What is needed here is an exact copy of every entry.
#### DATA FOR THIS EXERCISE
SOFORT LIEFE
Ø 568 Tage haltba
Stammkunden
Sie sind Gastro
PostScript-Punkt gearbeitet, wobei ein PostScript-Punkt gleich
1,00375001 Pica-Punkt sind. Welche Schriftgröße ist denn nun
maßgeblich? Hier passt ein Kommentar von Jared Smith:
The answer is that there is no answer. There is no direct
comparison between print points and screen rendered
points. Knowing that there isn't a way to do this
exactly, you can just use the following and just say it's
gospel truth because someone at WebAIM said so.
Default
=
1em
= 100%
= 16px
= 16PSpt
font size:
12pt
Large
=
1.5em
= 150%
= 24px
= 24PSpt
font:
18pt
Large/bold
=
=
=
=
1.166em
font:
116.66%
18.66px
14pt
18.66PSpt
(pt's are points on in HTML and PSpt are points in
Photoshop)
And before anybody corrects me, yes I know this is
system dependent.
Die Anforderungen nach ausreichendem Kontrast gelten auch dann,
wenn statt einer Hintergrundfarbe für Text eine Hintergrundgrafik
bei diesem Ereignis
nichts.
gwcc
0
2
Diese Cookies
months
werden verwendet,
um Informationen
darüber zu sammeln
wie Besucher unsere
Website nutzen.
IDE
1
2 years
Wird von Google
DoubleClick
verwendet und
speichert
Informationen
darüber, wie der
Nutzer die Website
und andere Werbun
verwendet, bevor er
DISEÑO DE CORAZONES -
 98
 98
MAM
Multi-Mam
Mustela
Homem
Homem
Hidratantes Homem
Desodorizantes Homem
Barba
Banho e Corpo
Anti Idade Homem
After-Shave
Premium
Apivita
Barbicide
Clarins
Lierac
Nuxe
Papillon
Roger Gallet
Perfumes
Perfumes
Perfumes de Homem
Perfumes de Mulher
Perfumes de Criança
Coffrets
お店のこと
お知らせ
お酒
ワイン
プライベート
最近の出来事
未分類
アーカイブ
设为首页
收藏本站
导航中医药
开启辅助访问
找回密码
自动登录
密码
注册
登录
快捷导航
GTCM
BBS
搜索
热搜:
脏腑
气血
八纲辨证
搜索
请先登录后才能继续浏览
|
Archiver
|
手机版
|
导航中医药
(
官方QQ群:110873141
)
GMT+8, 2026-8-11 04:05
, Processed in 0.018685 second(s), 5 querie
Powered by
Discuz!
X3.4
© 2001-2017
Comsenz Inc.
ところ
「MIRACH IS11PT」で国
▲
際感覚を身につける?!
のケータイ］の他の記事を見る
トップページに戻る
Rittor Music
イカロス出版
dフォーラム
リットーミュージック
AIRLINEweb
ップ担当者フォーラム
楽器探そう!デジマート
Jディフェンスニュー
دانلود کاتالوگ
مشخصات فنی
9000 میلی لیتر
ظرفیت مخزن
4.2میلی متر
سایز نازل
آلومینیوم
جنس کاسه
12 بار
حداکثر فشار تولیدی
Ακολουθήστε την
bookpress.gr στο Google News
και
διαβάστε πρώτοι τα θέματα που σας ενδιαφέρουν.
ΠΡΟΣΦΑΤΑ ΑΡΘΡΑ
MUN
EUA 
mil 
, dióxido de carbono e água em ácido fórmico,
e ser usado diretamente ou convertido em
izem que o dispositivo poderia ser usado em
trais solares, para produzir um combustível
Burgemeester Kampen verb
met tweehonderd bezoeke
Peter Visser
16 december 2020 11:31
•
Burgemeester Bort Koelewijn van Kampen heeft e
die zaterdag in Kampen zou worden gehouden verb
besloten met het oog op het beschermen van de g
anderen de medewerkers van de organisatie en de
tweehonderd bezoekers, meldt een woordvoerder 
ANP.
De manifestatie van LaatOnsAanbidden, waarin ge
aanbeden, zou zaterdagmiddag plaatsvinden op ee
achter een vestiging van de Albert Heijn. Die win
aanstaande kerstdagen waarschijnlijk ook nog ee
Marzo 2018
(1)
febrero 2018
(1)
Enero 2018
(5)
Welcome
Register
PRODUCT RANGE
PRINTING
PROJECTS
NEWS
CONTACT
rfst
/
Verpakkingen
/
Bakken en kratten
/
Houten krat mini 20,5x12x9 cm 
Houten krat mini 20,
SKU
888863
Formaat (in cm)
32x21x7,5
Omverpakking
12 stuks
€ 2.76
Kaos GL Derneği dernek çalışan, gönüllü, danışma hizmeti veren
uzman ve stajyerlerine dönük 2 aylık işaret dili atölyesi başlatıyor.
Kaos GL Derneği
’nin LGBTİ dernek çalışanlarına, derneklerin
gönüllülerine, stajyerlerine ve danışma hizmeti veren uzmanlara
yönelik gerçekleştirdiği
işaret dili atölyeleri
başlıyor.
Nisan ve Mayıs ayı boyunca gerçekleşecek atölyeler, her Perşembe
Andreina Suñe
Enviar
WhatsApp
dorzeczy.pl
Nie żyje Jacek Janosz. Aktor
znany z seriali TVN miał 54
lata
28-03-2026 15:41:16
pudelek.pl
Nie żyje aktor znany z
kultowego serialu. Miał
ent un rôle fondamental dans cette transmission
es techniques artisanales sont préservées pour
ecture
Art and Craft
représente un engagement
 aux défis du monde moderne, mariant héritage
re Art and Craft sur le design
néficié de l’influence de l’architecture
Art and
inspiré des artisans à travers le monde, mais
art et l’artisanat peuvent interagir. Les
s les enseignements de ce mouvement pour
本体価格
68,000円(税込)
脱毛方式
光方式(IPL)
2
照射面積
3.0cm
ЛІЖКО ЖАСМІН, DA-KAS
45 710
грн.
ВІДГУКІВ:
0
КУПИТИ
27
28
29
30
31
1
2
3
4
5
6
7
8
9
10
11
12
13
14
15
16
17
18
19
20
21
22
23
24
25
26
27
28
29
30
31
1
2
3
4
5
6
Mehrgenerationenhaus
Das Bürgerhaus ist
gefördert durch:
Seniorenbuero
########
* _THE COMPLETED TASK_
SOFORT LIEFE
Ø 568 Tage haltba
Stammkunden
Sie sind Gastro
PostScript-Punkt gearbeitet, wobei ein PostScript-Punkt gleich
1,00375001 Pica-Punkt sind. Welche Schriftgröße ist denn nun
maßgeblich? Hier passt ein Kommentar von Jared Smith:
The answer is that there is no answer. There is no direct
comparison between print points and screen rendered
points. Knowing that there isn't a way to do this
exactly, you can just use the following and just say it's
gospel truth because someone at WebAIM said so.
Default
=
1em
= 100%
= 16px
= 16PSpt
font size:
12pt
Large
=
1.5em
= 150%
= 24px
= 24PSpt
font:
18pt
Large/bold
=
=
=
=
1.166em
font:
116.66%
18.66px
14pt
18.66PSpt
(pt's are points on in HTML and PSpt are points in
Photoshop)
And before anybody corrects me, yes I know this is
system dependent.
Die Anforderungen nach ausreichendem Kontrast gelten auch dann,
wenn statt einer Hintergrundfarbe für Text eine Hintergrundgrafik
bei diesem Ereignis
nichts.
gwcc
0
2
Diese Cookies
months
werden verwendet,
um Informationen
darüber zu sammeln
wie Besucher unsere
Website nutzen.
IDE
1
2 years
Wird von Google
DoubleClick
verwendet und
speichert
Informationen
darüber, wie der
Nutzer die Website
und andere Werbun
verwendet, bevor er
DISEÑO DE CORAZONES -
 98
 98
MAM
Multi-Mam
Mustela
Homem
Homem
Hidratantes Homem
Desodorizantes Homem
Barba
Banho e Corpo
Anti Idade Homem
After-Shave
Premium
Apivita
Barbicide
Clarins
Lierac
Nuxe
Papillon
Roger Gallet
Perfumes
Perfumes
Perfumes de Homem
Perfumes de Mulher
Perfumes de Criança
Coffrets
お店のこと
お知らせ
お酒
ワイン
プライベート
最近の出来事
未分類
アーカイブ
设为首页
收藏本站
导航中医药
开启辅助访问
找回密码
自动登录
密码
注册
登录
快捷导航
GTCM
BBS
搜索
热搜:
脏腑
气血
八纲辨证
搜索
请先登录后才能继续浏览
|
Archiver
|
手机版
|
导航中医药
(
官方QQ群:110873141
)
GMT+8, 2026-8-11 04:05
, Processed in 0.018685 second(s), 5 querie
Powered by
Discuz!
X3.4
© 2001-2017
Comsenz Inc.
ところ
「MIRACH IS11PT」で国
▲
際感覚を身につける?!
のケータイ］の他の記事を見る
トップページに戻る
Rittor Music
イカロス出版
dフォーラム
リットーミュージック
AIRLINEweb
ップ担当者フォーラム
楽器探そう!デジマート
Jディフェンスニュー
دانلود کاتالوگ
مشخصات فنی
9000 میلی لیتر
ظرفیت مخزن
4.2میلی متر
سایز نازل
آلومینیوم
جنس کاسه
12 بار
حداکثر فشار تولیدی
Ακολουθήστε την
bookpress.gr στο Google News
και
διαβάστε πρώτοι τα θέματα που σας ενδιαφέρουν.
ΠΡΟΣΦΑΤΑ ΑΡΘΡΑ
MUN
EUA 
mil 
, dióxido de carbono e água em ácido fórmico,
e ser usado diretamente ou convertido em
izem que o dispositivo poderia ser usado em
trais solares, para produzir um combustível
Burgemeester Kampen verb
met tweehonderd bezoeke
Peter Visser
16 december 2020 11:31
•
Burgemeester Bort Koelewijn van Kampen heeft e
die zaterdag in Kampen zou worden gehouden verb
besloten met het oog op het beschermen van de g
anderen de medewerkers van de organisatie en de
tweehonderd bezoekers, meldt een woordvoerder 
ANP.
De manifestatie van LaatOnsAanbidden, waarin ge
aanbeden, zou zaterdagmiddag plaatsvinden op ee
achter een vestiging van de Albert Heijn. Die win
aanstaande kerstdagen waarschijnlijk ook nog ee
Marzo 2018
(1)
febrero 2018
(1)
Enero 2018
(5)
Welcome
Register
PRODUCT RANGE
PRINTING
PROJECTS
NEWS
CONTACT
rfst
/
Verpakkingen
/
Bakken en kratten
/
Houten krat mini 20,5x12x9 cm 
Houten krat mini 20,
SKU
888863
Formaat (in cm)
32x21x7,5
Omverpakking
12 stuks
€ 2.76
Kaos GL Derneği dernek çalışan, gönüllü, danışma hizmeti veren
uzman ve stajyerlerine dönük 2 aylık işaret dili atölyesi başlatıyor.
Kaos GL Derneği
’nin LGBTİ dernek çalışanlarına, derneklerin
gönüllülerine, stajyerlerine ve danışma hizmeti veren uzmanlara
yönelik gerçekleştirdiği
işaret dili atölyeleri
başlıyor.
Nisan ve Mayıs ayı boyunca gerçekleşecek atölyeler, her Perşembe
Andreina Suñe
Enviar
WhatsApp
dorzeczy.pl
Nie żyje Jacek Janosz. Aktor
znany z seriali TVN miał 54
lata
28-03-2026 15:41:16
pudelek.pl
Nie żyje aktor znany z
kultowego serialu. Miał
ent un rôle fondamental dans cette transmission
es techniques artisanales sont préservées pour
ecture
Art and Craft
représente un engagement
 aux défis du monde moderne, mariant héritage
re Art and Craft sur le design
néficié de l’influence de l’architecture
Art and
inspiré des artisans à travers le monde, mais
art et l’artisanat peuvent interagir. Les
s les enseignements de ce mouvement pour
本体価格
68,000円(税込)
脱毛方式
光方式(IPL)
2
照射面積
3.0cm
ЛІЖКО ЖАСМІН, DA-KAS
45 710
грн.
ВІДГУКІВ:
0
КУПИТИ
27
28
29
30
31
1
2
3
4
5
6
7
8
9
10
11
12
13
14
15
16
17
18
19
20
21
22
23
24
25
26
27
28
29
30
31
1
2
3
4
5
6
Mehrgenerationenhaus
Das Bürgerhaus ist
gefördert durch:
Seniorenbuero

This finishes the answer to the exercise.